Many of the results from the current study confirm and extend previous results (see, e.g. Romero-Silva and Shaaban 2019) which found that inventory holding costs had a higher impact on the profit function of unreliable lines than on the profit of reliable lines, but some results contrast with previous research by finding that reliable lines were more affected by buffer capacity investment/maintenance costs than unreliable lines. These results also contribute new understanding by showing that the profit function of lines possessing machines with longer MTTF and MTTR was more highly impacted by both inventory holding costs and buffer capacity investment/maintenance costs than was the profit of lines having machines with shorter MTTF and MTTR.

These results suggest that managers, working in industries which produce goods through merging lines (e.g. automotive, electronics, window and door factories (Nahas et al. 2014)) with unreliable machines, stochastic processing times, and short line lengths, should consider unbalancing their buffers towards an ascending pattern.
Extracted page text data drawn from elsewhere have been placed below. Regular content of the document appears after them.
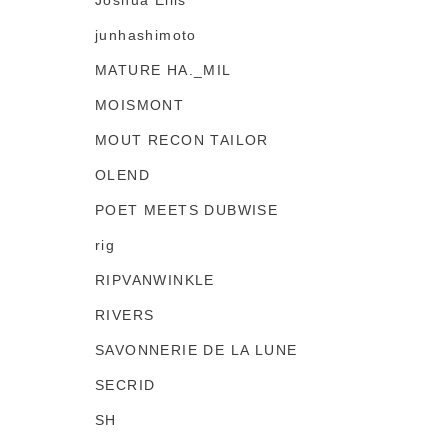
Joshua Ellis
junhashimoto
MATURE HA._MIL
MOISMONT
MOUT RECON TAILOR
OLEND
POET MEETS DUBWISE
rig
RIPVANWINKLE
RIVERS
SAVONNERIE DE LA LUNE
SECRID
SH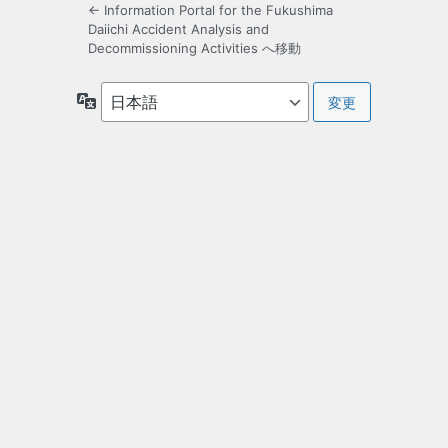
← Information Portal for the Fukushima
Daiichi Accident Analysis and
Decommissioning Activities へ移動
言
語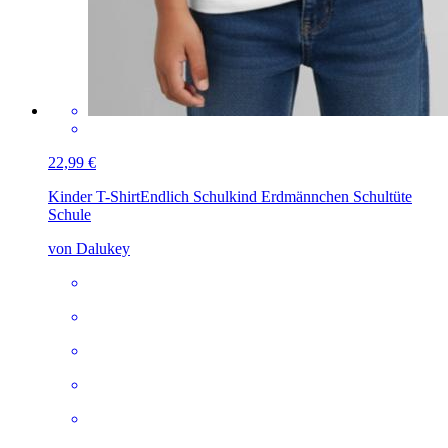
22,99 €
Kinder T-Shirt
Endlich Schulkind Erdmännchen Schultüte
Schule
von Dalukey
Furthermore, firms with high inventory-related costs, particularly those working in reliable machine industries, should be extremely careful when investing in additional buffer capacity, because the revenue gained through additional buffer capacity seldom covers the costs of obtaining that extra capacity. In practical terms, this means that industrial sectors with scarce inventory space (hence a high cost of expansion) and/or very high product value (hence higher inventory holding costs (Azzi et al. 2014)) should conduct serious cost–benefit analyses when considering buffer capacity expansion and line design (i.e. buffer allocation), particularly in reliable environments.
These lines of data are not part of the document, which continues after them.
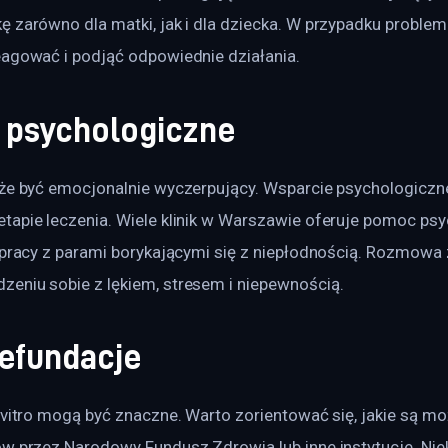
ę zarówno dla matki, jak i dla dziecka. W przypadku problem
eagować i podjąć odpowiednie działania.
 psychologiczne
oże być emocjonalnie wyczerpujący. Wsparcie psychologiczne
tapie leczenia. Wiele klinik w Warszawie oferuje pomoc psy
 pracy z parami borykającymi się z niepłodnością. Rozmowa z
eniu sobie z lękiem, stresem i niepewnością.
refundacje
 vitro mogą być znaczne. Warto zorientować się, jakie są mo
w przez Narodowy Fundusz Zdrowia lub inne instytucje. Niekt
7.1 Limitations of the study and future research

All methodologies have limitations, so conclusions from this study are only applicable to the simulated experimental points and care should be taken when generalising the results. Despite this, these results provide value in supporting a better understanding of the impact of unreliability and inventory-related costs on the performance of uneven buffer allocation patterns. More experimental points need to be explored in future research extensions, particularly regarding the average buffer capacity per station, to better understand the benefits of buffer capacity and average inventory levels on the performance of merging lines under different costs profiles.
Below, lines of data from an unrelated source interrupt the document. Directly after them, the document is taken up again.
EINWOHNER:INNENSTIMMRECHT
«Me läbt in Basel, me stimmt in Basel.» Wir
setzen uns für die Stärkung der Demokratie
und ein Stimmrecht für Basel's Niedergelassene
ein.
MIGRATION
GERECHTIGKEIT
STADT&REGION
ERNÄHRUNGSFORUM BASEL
The study’s considerations on different machine efficiency values and various lengths of mean time to failure and to repair assumed a balanced allocation of these factors along the line, i.e. balanced unreliability. However, since it has been suggested that unreliability patterns have a significant effect on the performance of single serial lines (Hudson et al. 2015), further research is needed to understand the influence of unreliability allocation on the performance of merging lines.

8 Conclusions

This paper studied the effect of unbalancing buffer capacity with different levels of unreliability, various MTTF and MTTR lengths, and varying inventory-related costs through the simulation of merging lines with different number of stations and average buffer sizes. Experimental results suggest that shorter, more unreliable lines have higher TR with an ascending buffer allocation; whereas longer, more reliable lines have higher TR with a balanced pattern. Moreover, shorter, highly unreliable merging lines with longer MTTF and MTTR were found to be highly penalised by inventory-related costs. In addition, when compared with unreliable settings, reliable merging lines were found to profit the least from buffer capacity investments, as only environments with very low investment/maintenance costs would benefit from increasing buffer capacity in reliable scenarios.